The swimmers for the Boulder Panthers have put in the time, work and determination to be one of the best at the state meet.
For five straight seasons, the Panthers have finished in the top six of the team standings at the Class 5A state meet. It's a mark the team has taken pride in achieving and aims for again this year. Everyone has stayed together and enjoyed the success over the years with each other.
"We have a family approach," Boulder's Max Kreidl said. "We're always together every race hyping each other up and never putting ourselves down because of one bad swim."
Life has been good for Boulder at the state meet.
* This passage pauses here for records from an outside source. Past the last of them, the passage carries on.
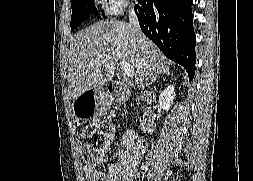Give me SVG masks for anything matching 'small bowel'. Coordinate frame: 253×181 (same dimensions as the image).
<instances>
[{
  "label": "small bowel",
  "mask_w": 253,
  "mask_h": 181,
  "mask_svg": "<svg viewBox=\"0 0 253 181\" xmlns=\"http://www.w3.org/2000/svg\"><path fill=\"white\" fill-rule=\"evenodd\" d=\"M122 150L115 153L116 164L100 172L92 167L84 169L88 181H133L138 176V166L143 159L146 143L135 132L127 130L121 133Z\"/></svg>",
  "instance_id": "c3829d8e"
}]
</instances>
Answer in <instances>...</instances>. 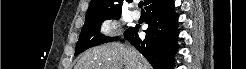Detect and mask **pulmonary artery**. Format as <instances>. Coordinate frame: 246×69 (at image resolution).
<instances>
[{
	"instance_id": "pulmonary-artery-1",
	"label": "pulmonary artery",
	"mask_w": 246,
	"mask_h": 69,
	"mask_svg": "<svg viewBox=\"0 0 246 69\" xmlns=\"http://www.w3.org/2000/svg\"><path fill=\"white\" fill-rule=\"evenodd\" d=\"M131 15L134 19H138L140 17V12L135 10V11H132Z\"/></svg>"
}]
</instances>
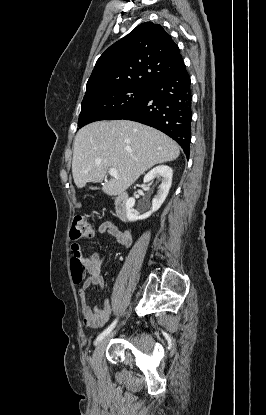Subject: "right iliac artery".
Returning <instances> with one entry per match:
<instances>
[{
	"label": "right iliac artery",
	"instance_id": "right-iliac-artery-1",
	"mask_svg": "<svg viewBox=\"0 0 266 415\" xmlns=\"http://www.w3.org/2000/svg\"><path fill=\"white\" fill-rule=\"evenodd\" d=\"M117 323V319L113 321V323L108 326L96 339V343L100 340H102L104 337H106L111 331L112 329L115 327Z\"/></svg>",
	"mask_w": 266,
	"mask_h": 415
}]
</instances>
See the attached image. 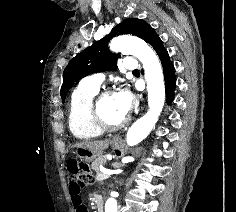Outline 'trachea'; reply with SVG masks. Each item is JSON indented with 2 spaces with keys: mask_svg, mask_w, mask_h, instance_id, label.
<instances>
[{
  "mask_svg": "<svg viewBox=\"0 0 236 212\" xmlns=\"http://www.w3.org/2000/svg\"><path fill=\"white\" fill-rule=\"evenodd\" d=\"M138 72H139V70H134V71H133V73H138Z\"/></svg>",
  "mask_w": 236,
  "mask_h": 212,
  "instance_id": "obj_1",
  "label": "trachea"
}]
</instances>
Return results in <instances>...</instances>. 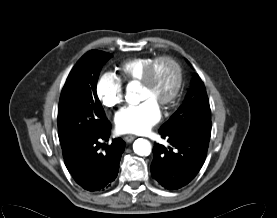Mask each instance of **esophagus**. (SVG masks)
Listing matches in <instances>:
<instances>
[{"mask_svg": "<svg viewBox=\"0 0 277 218\" xmlns=\"http://www.w3.org/2000/svg\"><path fill=\"white\" fill-rule=\"evenodd\" d=\"M135 138H136V137H135L134 135H126V136H124L123 139H124V141L130 143V142H132Z\"/></svg>", "mask_w": 277, "mask_h": 218, "instance_id": "1", "label": "esophagus"}]
</instances>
But one goal felt just as big, if not bigger, for the team last year: defeating rival Fairview in their dual meet 174-121 for the first time.
"We always talk to our teammates that are a little bit older that never did it," Boulder's Grant Freeman said. "Beating them was definitely a big motivational boost for us."
The Panthers have been moving in the right direction over the years and now have a win over their rivals that will fuel them for the 2019 season. The extra fuel will be needed for a team that is smaller in size and will rely on versatility to match their recent string of success this spring.
"We obviously lost a lot of strong seniors, but everyone is improving a lot," Kreidl said. "We feel we can put up a good showing this year."
Instead of boasting nearly 30 or more swimmers like previous years, Boulder comes in with less than 20 on its roster. Kreidl and Freeman are two of seven swimmers that return from competing at the state swim meet last May. With a good portion of the roster being juniors or seniors, experience will be an advantage they do have with the smaller team.
The team has been working on key fundamentals and technique in the pool during the preseason to get off to a good start this year. In addition to their early development, the team is looking for which swimmers can step up and take on a bigger scoring role this year, according to Kreidl.
"We just need to look for new people to step up in those roles," Kreidl said. "We'll be smaller, but that just means we'll be more tight-knit with this group."
Another way that Boulder hopes to overcome a smaller roster is to excel with their relays. The teams that will swim together have been getting extra work in during the preseason and remain focused on putting up fast results.
"We work on swimming together well," Freeman said. "A lot of success at state comes from the relays. If we can swim well in our relays together, that will help the season get off to a good start."
Dual meets with local schools Monarch and Legacy will set the tone for Boulder on whether they can sustain their recent success with this smaller team. Momentum early could go a long way towards an important final month of the season, a month that starts with a highly-anticipated dual against Fairview on April 16.
"We obviously want to beat Fairview again," Freeman said.
A win over Fairview could be the jolt needed for Boulder in the final stretch to see another strong run at the state meet in Thornton.
"We can aim for another top finish at state," Kreidl said. "The relays are going to be really important. If we can get one or two fast relays in, that will definitely help us as a team."